Combien de temps devrait-il attendre?
« Avec chaque seconde qui passait, je me disais que j’allais finir par rater mon avion », se souvient Kleven.
Les Sénateurs, en plein cœur de leur reconstruction, détenaient trois choix de deuxième ronde. Lorsqu’est venu d’effectuer leur deuxième sélection, au 44e rang, ils ont été chanceux. Le deuxième défenseur gaucher qu’ils convoitaient était toujours disponible.
Il était temps.
« Quand j’ai finalement été repêché, j’ai eu le temps de célébrer un tout petit peu avec ma famille. Je suis parti en vitesse, j’ai ramassé ma valise et il y a eu un véritable sprint jusqu’à l’aéroport. »
Il n’a pas raté son vol. « Mais c’était serré. »
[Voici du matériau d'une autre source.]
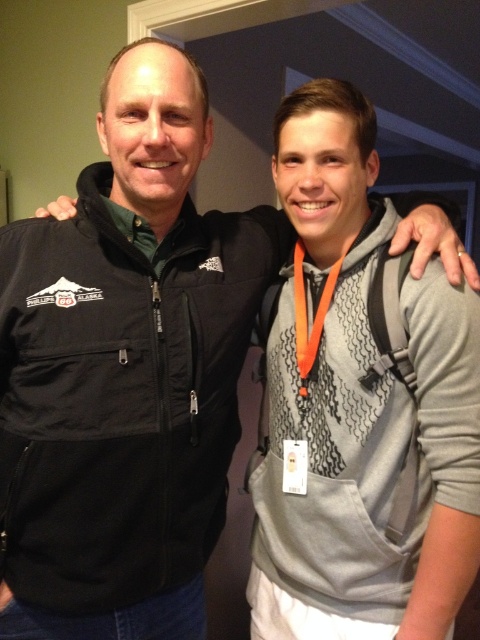 Question: Which object is closer to the camera taking this photo?

Choices:
 (A) orange lanyard at center
 (B) green fabric at center
 (C) orange fabric lanyard at center
 (D) black softshell jacket at center

Answer: (D)

Question: Which of the following is the farthest from the observer?

Choices:
 (A) green fabric at center
 (B) orange lanyard at center
 (C) black softshell jacket at center
 (D) orange fabric lanyard at center

Answer: (D)

Question: Does black softshell jacket at center come in front of green fabric at center?

Choices:
 (A) no
 (B) yes

Answer: (B)

Question: Is black softshell jacket at center positioned at the back of orange lanyard at center?

Choices:
 (A) yes
 (B) no

Answer: (B)

Question: Considering the relative positions of green fabric at center and orange lanyard at center in the image provided, where is green fabric at center located with respect to orange lanyard at center?

Choices:
 (A) right
 (B) left

Answer: (B)

Question: Among these points, which one is nearest to the camera?

Choices:
 (A) (34, 433)
 (B) (123, 230)
 (C) (303, 256)

Answer: (A)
Heureusement, quand il est arrivé sur place, un ami l’attendait à la porte d’embarquement. Jake Sanderson, son coéquipier dans les rangs universitaires – et futur coéquipier chez les pros – s’est chargé de le calmer, en lui disant qu’il n’était pas en retard. Un peu plus tard, durant le vol, ils ont pu comparer leurs connaissances sur la capitale du Canada et imaginer leur avenir commun avec son club de hockey.